– Попробую-ка я еще раз опросить свидетелей, – сказала она.
– Зачем? – прогудел Толя.
– Хочу услышать всю эту занимательную историю из первых уст. Люблю фантастику!
– Попкорн купить не забудь, – посоветовал ей Стас. – Уж развлекаться – так развлекаться.
– Я не против, – парировала Маша. – Сгоняешь для меня в магазин?
– Только верхом на Волохове, – сказал Стас.
Толя молча поднес к лицу Стаса огромный кулак.

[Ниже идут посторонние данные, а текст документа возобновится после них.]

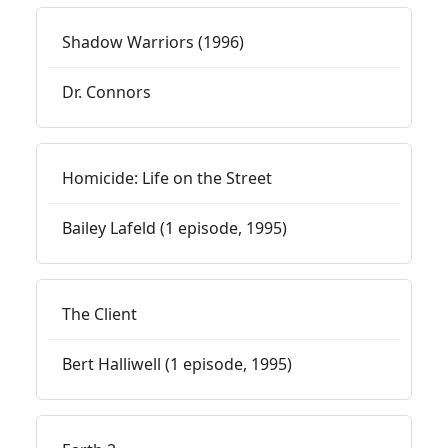
Shadow Warriors (1996)
Dr. Connors
Homicide: Life on the Street
Bailey Lafeld (1 episode, 1995)
The Client
Bert Halliwell (1 episode, 1995)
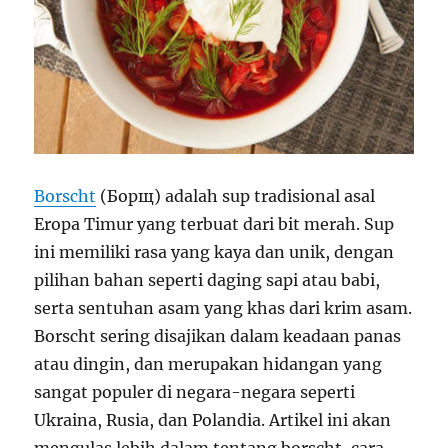
Borscht
(Борщ) adalah sup tradisional asal
Eropa Timur yang terbuat dari bit merah. Sup
ini memiliki rasa yang kaya dan unik, dengan
pilihan bahan seperti daging sapi atau babi,
serta sentuhan asam yang khas dari krim asam.
Borscht sering disajikan dalam keadaan panas
atau dingin, dan merupakan hidangan yang
sangat populer di negara-negara seperti
Ukraina, Rusia, dan Polandia. Artikel ini akan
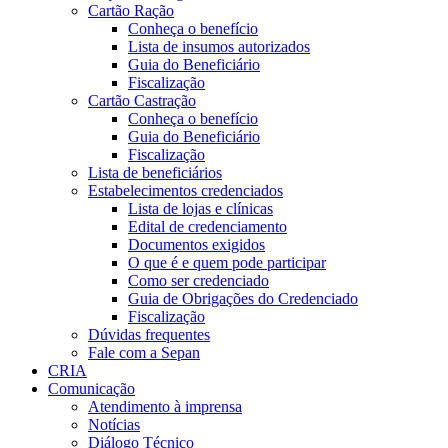
Cartão Ração
Conheça o benefício
Lista de insumos autorizados
Guia do Beneficiário
Fiscalização
Cartão Castração
Conheça o benefício
Guia do Beneficiário
Fiscalização
Lista de beneficiários
Estabelecimentos credenciados
Lista de lojas e clínicas
Edital de credenciamento
Documentos exigidos
O que é e quem pode participar
Como ser credenciado
Guia de Obrigações do Credenciado
Fiscalização
Dúvidas frequentes
Fale com a Sepan
CRIA
Comunicação
Atendimento à imprensa
Notícias
Diálogo Técnico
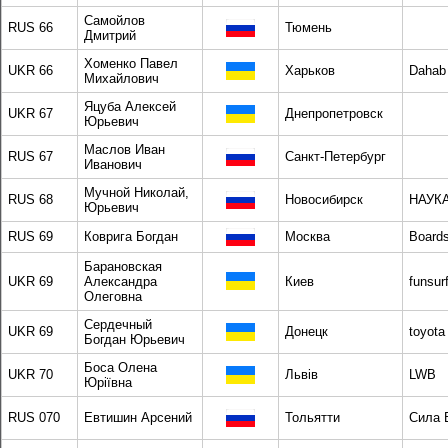
Самойлов
RUS 66
Тюмень
Дмитрий
Хоменко Павел
UKR 66
Харьков
Dahab
Михайлович
Яцуба Алексей
UKR 67
Днепропетровск
Юрьевич
Маслов Иван
RUS 67
Санкт-Петербург
Иванович
Мучной Николай,
RUS 68
Новосибирск
НАУК
Юрьевич
RUS 69
Коврига Богдан
Москва
Boards
Барановская
UKR 69
Александра
Киев
funsur
Олеговна
Сердечный
UKR 69
Донецк
toyota
Богдан Юрьевич
Боса Олена
UKR 70
Львів
LWB
Юріївна
RUS 070
Евтишин Арсений
Тольятти
Сила 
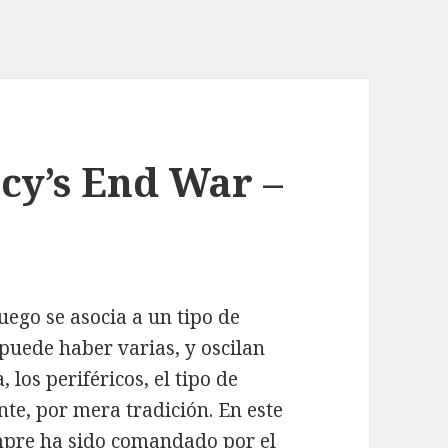
cy’s End War –
uego se asocia a un tipo de
puede haber varias, y oscilan
 los periféricos, el tipo de
nte, por mera tradición. En este
pre ha sido comandado por el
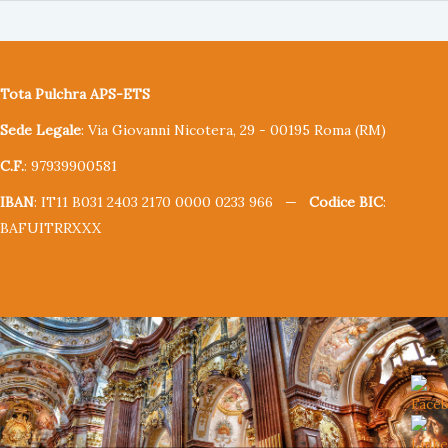
Tota Pulchra APS-ETS
Sede Legale
: Via Giovanni Nicotera, 29 - 00195 Roma (RM)
C.F.
: 97939900581
IBAN
: IT11 B031 2403 2170 0000 0233 966 —
Codice BIC
:
BAFUITRRXXX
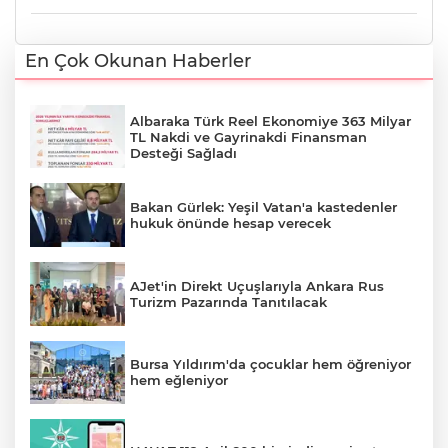
En Çok Okunan Haberler
Albaraka Türk Reel Ekonomiye 363 Milyar
TL Nakdi ve Gayrinakdi Finansman
Desteği Sağladı
Bakan Gürlek: Yeşil Vatan'a kastedenler
hukuk önünde hesap verecek
AJet'in Direkt Uçuşlarıyla Ankara Rus
Turizm Pazarında Tanıtılacak
Bursa Yıldırım'da çocuklar hem öğreniyor
hem eğleniyor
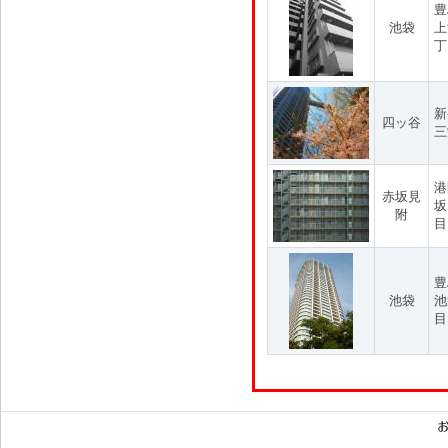
豊
池袋
上
丁
新
四ッ谷
三
港
赤坂見
坂
附
目
豊
池袋
池
目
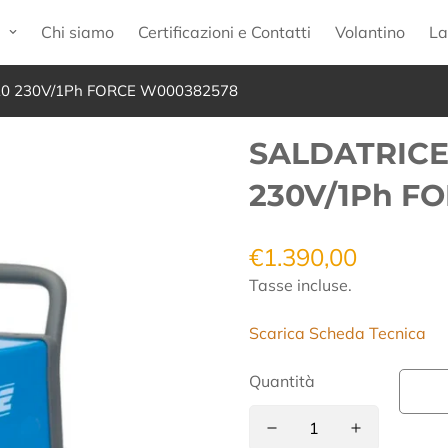
p
Chi siamo
Certificazioni e Contatti
Volantino
La
20 230V/1Ph FORCE W000382578
SALDATRICE
230V/1Ph F
€1.390,00
Prezzo
regolare
Tasse incluse.
Scarica Scheda Tecnica
Quantità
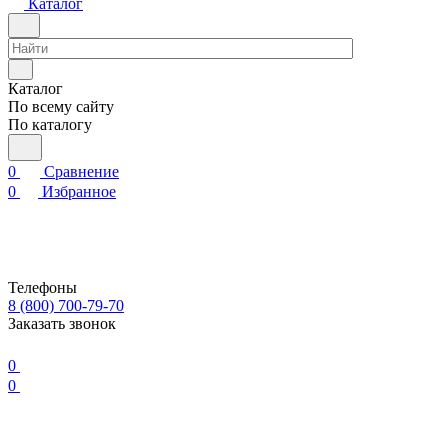
Каталог
Каталог
По всему сайту
По каталогу
0
Сравнение
0
Избранное
Телефоны
8 (800) 700-79-70
Заказать звонок
0
0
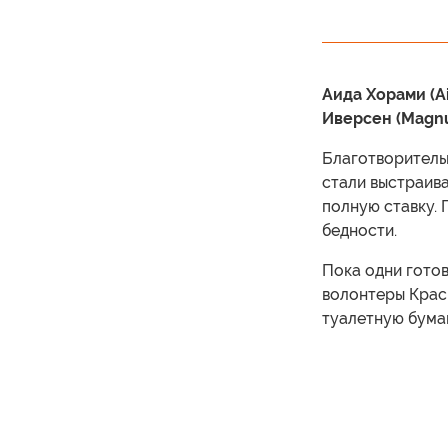
Аида Хорами (Ai
Иверсен (Magnu
Благотворительн
стали выстраива
полную ставку. 
бедности.
Пока одни готов
волонтеры Крас
туалетную бума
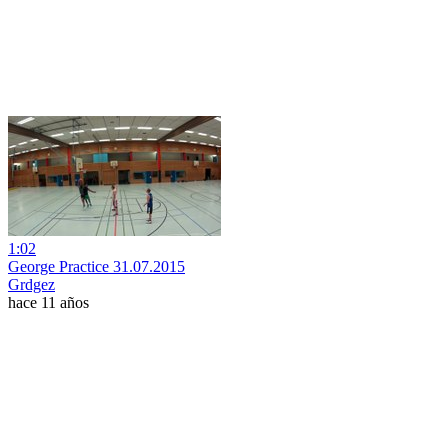
1:02
George Practice 31.07.2015
Grdgez
hace 11 años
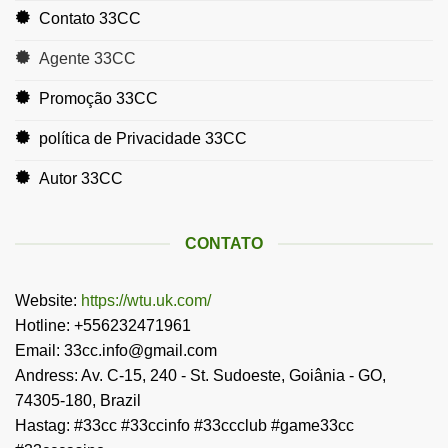
Contato 33CC
Agente 33CC
Promoção 33CC
política de Privacidade 33CC
Autor 33CC
CONTATO
Website:
https://wtu.uk.com/
Hotline: +556232471961
Email:
33cc.info@gmail.com
Andress: Av. C-15, 240 - St. Sudoeste, Goiânia - GO,
74305-180, Brazil
Hastag: #33cc #33ccinfo #33ccclub #game33cc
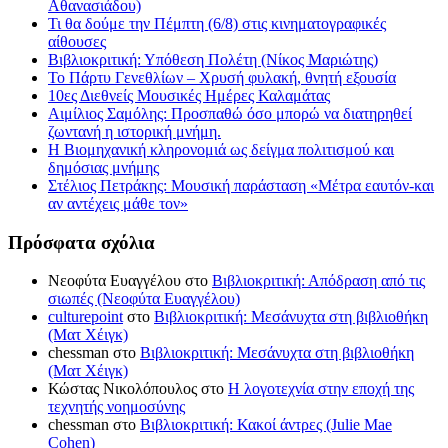
Αθανασιάδου)
Τι θα δούμε την Πέμπτη (6/8) στις κινηματογραφικές
αίθουσες
Βιβλιοκριτική: Υπόθεση Πολέτη (Νίκος Μαριώτης)
Το Πάρτυ Γενεθλίων – Χρυσή φυλακή, θνητή εξουσία
10ες Διεθνείς Μουσικές Ημέρες Καλαμάτας
Αιμίλιος Σαμόλης: Προσπαθώ όσο μπορώ να διατηρηθεί
ζωντανή η ιστορική μνήμη.
Η Βιομηχανική κληρονομιά ως δείγμα πολιτισμού και
δημόσιας μνήμης
Στέλιος Πετράκης: Μουσική παράσταση «Μέτρα εαυτόν-και
αν αντέχεις μάθε τον»
Πρόσφατα σχόλια
Νεοφύτα Ευαγγέλου
στο
Βιβλιοκριτική: Απόδραση από τις
σιωπές (Νεοφύτα Ευαγγέλου)
culturepoint
στο
Βιβλιοκριτική: Μεσάνυχτα στη βιβλιοθήκη
(Ματ Χέιγκ)
chessman
στο
Βιβλιοκριτική: Μεσάνυχτα στη βιβλιοθήκη
(Ματ Χέιγκ)
Κώστας Νικολόπουλος
στο
Η λογοτεχνία στην εποχή της
τεχνητής νοημοσύνης
chessman
στο
Βιβλιοκριτική: Κακοί άντρες (Julie Mae
Cohen)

Данилов брезгливо оттолкнул его, фыркнул и снова обратился к Маше:
– Будь поосторожнее со свидетелями, Марусь. Сейчас с ними работает психолог.
Маша приподняла брови:
– Все так запущено?
– А что было бы с тобой, если бы ты увидела безликих грабителей банка, которые умеют проходить сквозь стены?
– Я бы зашла в ближайший бар и хорошенько напилась.
– Да, это лучше болтовни психолога, – согласился Стас. – Кстати, хочешь подкину тебе еще один повод напиться?
– Ну? – прищурилась Любимова.
– После того как грабители прошли сквозь стену банка, они покинули место преступления на черной «Шевроле Ниве». Машину вскоре нашли. Но перехватить ее не удалось. «Шевроле Нива» свернула в переулок и исчезла.
– Как исчезла?
– Как след от дыхания с полировки стола.
Маша озадаченно нахмурилась.
– Ганнибал Лектор идет, – известил коллег Толя Волохов.
От здания банка к ним шел судмедэксперт Лаврененков. Пожилой, тощий и морщинистый, как старое дерево, но при этом чрезвычайно жизнелюбивый.
Он влез в машину, впустив облако пороши, захлопнул дверь и повернулся к оперативникам:
– Видали, какой холод! Интересно, что будет в крещенские морозы. Машунь, дай сигаретку – погреюсь!
– У меня ароматизированные, со вкусом ирландского кофе.
– Люблю кофе. И Ирландию уважаю.
Угостившись сигаретой, Семен Иванович сказал:
– Красивый труп, я бы даже сказал – классический. Лежит себе – ручки раскинул, подбородок поднял высоко, лицо чистое, одухотворенное.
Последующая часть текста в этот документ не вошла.